§ Directions for this task:
Go to the line in the entries below that holds "Visita del Santo Padre Francesc" and repeat exactly from there through the line that holds "Уголок Б-250 белый", inclusive.

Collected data
--- START ---
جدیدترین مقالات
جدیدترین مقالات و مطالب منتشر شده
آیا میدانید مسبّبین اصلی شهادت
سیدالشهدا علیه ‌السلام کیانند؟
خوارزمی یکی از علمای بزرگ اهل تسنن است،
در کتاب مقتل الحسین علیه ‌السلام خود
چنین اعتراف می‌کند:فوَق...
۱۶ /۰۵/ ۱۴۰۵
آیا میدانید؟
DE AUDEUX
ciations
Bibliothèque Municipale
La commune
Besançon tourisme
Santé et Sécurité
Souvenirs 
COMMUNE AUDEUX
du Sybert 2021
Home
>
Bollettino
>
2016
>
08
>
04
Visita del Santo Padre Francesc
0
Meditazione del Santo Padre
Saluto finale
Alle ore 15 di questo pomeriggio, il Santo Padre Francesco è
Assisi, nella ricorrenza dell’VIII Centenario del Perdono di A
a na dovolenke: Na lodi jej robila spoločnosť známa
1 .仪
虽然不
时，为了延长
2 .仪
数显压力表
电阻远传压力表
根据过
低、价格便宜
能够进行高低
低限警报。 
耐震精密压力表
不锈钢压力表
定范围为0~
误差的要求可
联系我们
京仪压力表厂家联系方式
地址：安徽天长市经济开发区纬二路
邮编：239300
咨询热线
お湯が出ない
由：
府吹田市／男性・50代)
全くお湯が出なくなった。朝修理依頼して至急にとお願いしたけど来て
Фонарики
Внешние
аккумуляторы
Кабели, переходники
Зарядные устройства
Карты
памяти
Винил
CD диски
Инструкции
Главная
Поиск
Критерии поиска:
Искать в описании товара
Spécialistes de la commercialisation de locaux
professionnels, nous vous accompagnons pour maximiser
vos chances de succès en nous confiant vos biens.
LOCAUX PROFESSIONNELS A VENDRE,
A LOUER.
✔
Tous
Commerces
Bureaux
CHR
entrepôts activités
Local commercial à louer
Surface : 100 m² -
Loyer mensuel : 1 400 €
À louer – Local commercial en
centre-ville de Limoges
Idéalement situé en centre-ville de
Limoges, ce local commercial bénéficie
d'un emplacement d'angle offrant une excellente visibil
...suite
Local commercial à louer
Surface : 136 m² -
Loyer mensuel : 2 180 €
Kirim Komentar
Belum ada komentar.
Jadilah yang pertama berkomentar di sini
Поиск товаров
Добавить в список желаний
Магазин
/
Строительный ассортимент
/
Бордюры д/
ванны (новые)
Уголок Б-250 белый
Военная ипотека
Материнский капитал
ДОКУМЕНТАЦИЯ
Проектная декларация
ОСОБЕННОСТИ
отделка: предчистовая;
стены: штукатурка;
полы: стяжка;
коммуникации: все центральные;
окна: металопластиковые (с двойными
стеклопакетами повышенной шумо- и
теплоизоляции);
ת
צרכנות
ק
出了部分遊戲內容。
--- END ---
§ Result of the task:
Visita del Santo Padre Francesc
0
Meditazione del Santo Padre
Saluto finale
Alle ore 15 di questo pomeriggio, il Santo Padre Francesco è
Assisi, nella ricorrenza dell’VIII Centenario del Perdono di A
a na dovolenke: Na lodi jej robila spoločnosť známa
1 .仪
虽然不
时，为了延长
2 .仪
数显压力表
电阻远传压力表
根据过
低、价格便宜
能够进行高低
低限警报。 
耐震精密压力表
不锈钢压力表
定范围为0~
误差的要求可
联系我们
京仪压力表厂家联系方式
地址：安徽天长市经济开发区纬二路
邮编：239300
咨询热线
お湯が出ない
由：
府吹田市／男性・50代)
全くお湯が出なくなった。朝修理依頼して至急にとお願いしたけど来て
Фонарики
Внешние
аккумуляторы
Кабели, переходники
Зарядные устройства
Карты
памяти
Винил
CD диски
Инструкции
Главная
Поиск
Критерии поиска:
Искать в описании товара
Spécialistes de la commercialisation de locaux
professionnels, nous vous accompagnons pour maximiser
vos chances de succès en nous confiant vos biens.
LOCAUX PROFESSIONNELS A VENDRE,
A LOUER.
✔
Tous
Commerces
Bureaux
CHR
entrepôts activités
Local commercial à louer
Surface : 100 m² -
Loyer mensuel : 1 400 €
À louer – Local commercial en
centre-ville de Limoges
Idéalement situé en centre-ville de
Limoges, ce local commercial bénéficie
d'un emplacement d'angle offrant une excellente visibil
...suite
Local commercial à louer
Surface : 136 m² -
Loyer mensuel : 2 180 €
Kirim Komentar
Belum ada komentar.
Jadilah yang pertama berkomentar di sini
Поиск товаров
Добавить в список желаний
Магазин
/
Строительный ассортимент
/
Бордюры д/
ванны (новые)
Уголок Б-250 белый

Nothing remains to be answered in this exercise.